Brooks (62 years old) was jailed in 1994 after admitting to having raped young boys in Sketty, Swansea, through the 80s and 90s. One of Brooks’ victims was too traumatized to testify against him despite having informed the police about his abuse at St. Paul’s Church.

However, his solicitors insisted on launching a civil case against the former vicar, 22 years after he was first jailed, claiming the church was partly responsible for Brooks’ action.

Solicitor Dino Nocivelli said, “It was clear to me that Brooks had used his position as a priest to obtain access to my client before manipulating him and then sexually abusing him. I felt the church were therefore equally responsible for the abuse as they had failed to supervise Brooks even though they knew he had frequent interaction with young children as a direct result of his employment.”

The church settled the lawsuit out of court after agreeing to pay the victim as much as £58,500 in compensation for the abuse he suffered.

Nocivelli added, “This was a significant case for my client who not only finally felt the church had acknowledged the abuse but had also listened and tried to appreciate how the abuse impacted his life. Survivors of child abuse should no longer have to suffer in silence and this case proved to be very important to my client’s aim to finally obtain closure and justice.”

The victim, whose identity cannot be revealed for legal reasons, said the abuse ruined most of his life experiences since he was left questioning his faith after the church failed to reach out to him following Brook’s trial.

“It has had a huge impact on my life and has caused me to have low self-confidence and self-esteem. This has caused me to have difficulties in personal relationships and I have never disclosed the abuse to a partner apart from my current partner. But even she does not know the true extent of the abuse. The abuse ruined so much of my life and I feel the church has also let me down as it should have stepped forward to apologise when Brooks was convicted for sexually assaulting us. The abuse has definitely dented my faith,” he said.

Prosecutor Patrick Griffiths said Brooks was a popular vicar held in high regard because of his undying charisma.
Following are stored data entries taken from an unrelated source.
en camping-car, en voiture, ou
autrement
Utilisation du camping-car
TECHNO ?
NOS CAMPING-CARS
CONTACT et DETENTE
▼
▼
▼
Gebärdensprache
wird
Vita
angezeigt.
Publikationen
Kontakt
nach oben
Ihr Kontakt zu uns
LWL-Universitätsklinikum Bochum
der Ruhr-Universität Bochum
His integrity was left unquestioned even after his trial because children still found him approachable and friendly.

When he was sentenced to four years in jail at Swansea Crown Court in 1994, Judge Martin Stephens told Brooks, “You were destined for the highest position in the Church but you have caused immense harm and anguish.”

To which the vicar replied saying, “I deeply regret and apologize for the harm that I caused. I moved far away from the people I hurt and I have spent 20 years trying to do good and no harm.”
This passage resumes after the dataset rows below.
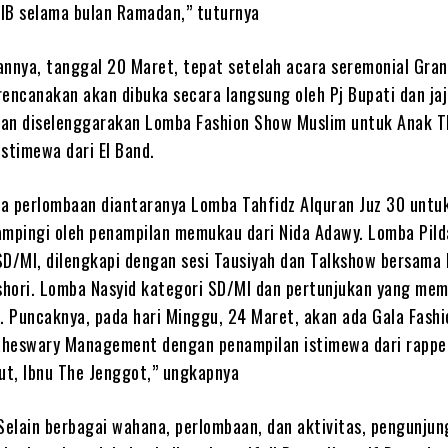
IB selama bulan Ramadan,” tuturnya
annya, tanggal 20 Maret, tepat setelah acara seremonial Gra
rencanakan akan dibuka secara langsung oleh Pj Bupati dan ja
an diselenggarakan Lomba Fashion Show Muslim untuk Anak 
stimewa dari El Band.
a perlombaan diantaranya Lomba Tahfidz Alquran Juz 30 untu
ampingi oleh penampilan memukau dari Nida Adawy. Lomba Pild
SD/MI, dilengkapi dengan sesi Tausiyah dan Talkshow bersama 
hori. Lomba Nasyid kategori SD/MI dan pertunjukan yang mem
 Puncaknya, pada hari Minggu, 24 Maret, akan ada Gala Fash
aheswary Management dengan penampilan istimewa dari rappe
t, Ibnu The Jenggot,” ungkapnya
Selain berbagai wahana, perlombaan, dan aktivitas, pengunjun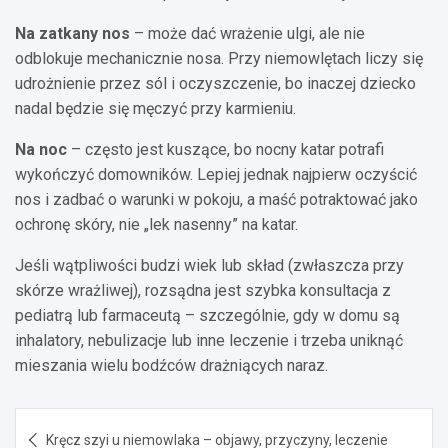
Na zatkany nos
– może dać wrażenie ulgi, ale nie
odblokuje mechanicznie nosa. Przy niemowlętach liczy się
udrożnienie przez sól i oczyszczenie, bo inaczej dziecko
nadal będzie się męczyć przy karmieniu.
Na noc
– często jest kuszące, bo nocny katar potrafi
wykończyć domowników. Lepiej jednak najpierw oczyścić
nos i zadbać o warunki w pokoju, a maść potraktować jako
ochronę skóry, nie „lek nasenny” na katar.
Jeśli wątpliwości budzi wiek lub skład (zwłaszcza przy
skórze wrażliwej), rozsądna jest szybka konsultacja z
pediatrą lub farmaceutą – szczególnie, gdy w domu są
inhalatory, nebulizacje lub inne leczenie i trzeba uniknąć
mieszania wielu bodźców drażniących naraz.
Nawigacja
Kręcz szyi u niemowlaka – objawy, przyczyny, leczenie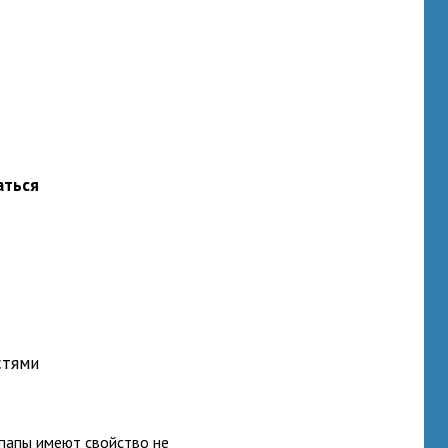
аться
стями
папы имеют свойство не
Eight of Brooks’ victims have suffered mental breakdowns, struggling with alcoholism and attempting suicide on several occasions. Still, Brooks went on to become regional director of education, healthcare and communities at Santander Bank, London, in 2013 after resigning from the post of vicar following his expose as a convicted sex offender.
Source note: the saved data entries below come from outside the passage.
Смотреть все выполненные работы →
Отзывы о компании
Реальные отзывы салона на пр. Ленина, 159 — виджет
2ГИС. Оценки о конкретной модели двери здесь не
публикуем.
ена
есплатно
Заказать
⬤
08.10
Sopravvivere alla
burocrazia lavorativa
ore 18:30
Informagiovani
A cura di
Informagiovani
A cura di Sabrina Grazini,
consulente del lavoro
A spokesperson for the Church in Wales said, “The Church in Wales regrets that, for reasons of confidentiality, it cannot comment on any particular legal case. However, we stress that we deplore all abuse of children and vulnerable adults and we take safeguarding very seriously. We have robust procedures in place to deal with any allegations and have conducted a review of historic cases. Furthermore, we urge anyone with concerns to contact us either directly on 02920 348200 or through a member of our safeguarding team.”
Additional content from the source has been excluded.